質問攻め
俺達というか、主に俺は立ち上がる間もなく周りを囲われた。クラスメートの光り輝いている目が何か怖い。
「え、えっと~なにかな?」
周りの視線が辛すぎて、つい聞いてしまった。
「あ、あの! 鏡魔術師様に失礼は承知でお願いしますが、魔法を見せてもらえませんか?!」
「え、全然いいけど、流石にここはまずいから移動しようか」
「はい!」
「あ、あと敬語禁止ね。 じゃないと見せないよ」
「で、でも……」
「ガネス、諦めろ。 ミラトはそういうやつなんだよ」
「殿下……わかりました」
「で、どうする?」
「お願いしてもいいかな? ミラト」
「わかった、じゃあ行こうかガネス」
「私もついていこう」
「わかった。 ほかについてくる人は?」
「わたくしも行きます」
「お、俺も行きたいっす!」
「ミラも行く」
「ミナも行く」
「ぼ、僕も行ってもいいかな?」
「私もついて行っていいかしら?」
「結局全員来るってことね。 じゃあ、どこ行こうか?」
「そうだな、どこか広くて人目につかないところがいいな」
じゃあ、あそこに行くか」
俺は早速、移り鏡を発動させた。周りが困惑していたが、俺は気にせず、鏡をくぐった。俺の後にリリーが出てきて、そのあとにシンラに連れられてクラスメートたちがやってきた。
「ど、どこっすか?!」
「ん? ここはイーリスの辺境の村、キョウマの村の山を越えたところにある俺以外に知る人がいない平原だよ」
「「「「「「「「イーリス?!」」」」」」」」
「おー晴れてるなぁ」
「スルーするんっすか?!」
「気にしてたらキリないぞ、レオ」
「で、殿下……」
「ここならばれる心配もないし、問題ないだろ?」
「ま、まぁ~確かにそうだが……」
「で、まず何しよう……」
「ブモォォォォォォォオオオオオ!!」
俺が何をすればいいか聞こうとしたら、茂みの奥から鳴き声が聞こえた。恐らくこれは魔物の声だろう。
「こ、この鳴き声は……」
「シオル君、知ってるんすか?!」
「う、うん……たぶんだけど討伐推奨レベルBにあたるブラッドバイソンだよ……学生の僕たちじゃ……勝てるかどうか……」
茂みから姿を現したのは体長三メートルを超える一匹の牛だった。毛は赤黒く、大きく湾曲した二本の角は大木を貫くとされている。血走った眼は確実に俺たちを狙っている。

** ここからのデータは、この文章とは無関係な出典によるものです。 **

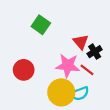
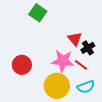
green square: (41, 25) -> (38, 13), moved
cyan semicircle: (80, 94) -> (86, 87), moved

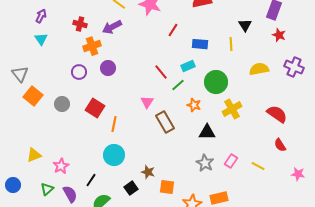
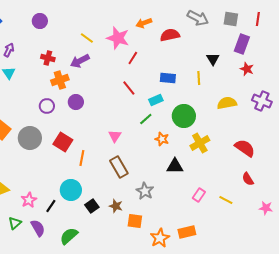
red line: (173, 30) -> (133, 58), moved
red line: (161, 72) -> (129, 88), moved
gray circle: (62, 104) -> (30, 138), size x1.5
brown rectangle: (165, 122) -> (119, 167), moved
cyan circle: (114, 155) -> (71, 190), moved
gray star: (205, 163) -> (145, 191), moved
black line: (91, 180) -> (51, 206), moved
black square: (131, 188) -> (92, 206), moved

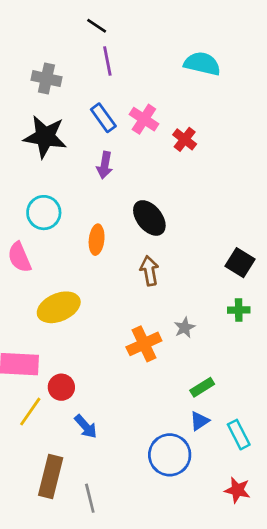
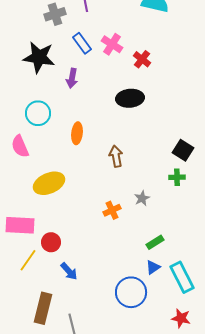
gray cross: (46, 79) -> (55, 14), moved, turned -30
purple arrow: (105, 165) -> (72, 78), moved
black ellipse: (149, 218) -> (130, 98), moved, turned -56
green cross: (239, 310) -> (177, 177), moved
orange cross: (144, 344) -> (112, 210), size x0.7
cyan rectangle: (239, 435) -> (182, 277), size x1.4

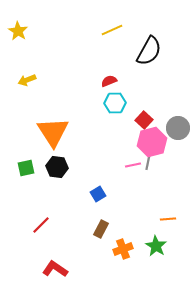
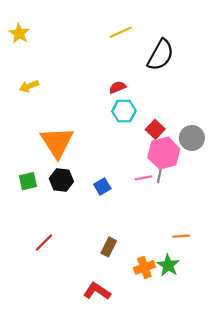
blue square: (98, 194) -> (102, 187), moved
orange cross: (123, 249) -> (144, 267), moved
red L-shape: (55, 269) -> (97, 291), moved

「あらあら……かなりまずいですわ『刀術、【破天轟雷】』ね?」
レナの言葉を遮ったのは俺だ。音もなく俺は低い体勢で飛び出し、下からブラッドバイソンを斬り上げると納刀した。
カチン…………
そしてワンテンポ遅れてブラッドバイソンの首がずり落ちた。血が噴き出さないように、斬ると同時に断面を止血しておいた。破天轟雷は魔法剣士や魔法刀士などが使うスキルだ。雷魔法を剣の周りで発動し、斬ると同時に焼く技だ。もちろん繊細なコントロールは必要不可欠の難易度は高めの技だ。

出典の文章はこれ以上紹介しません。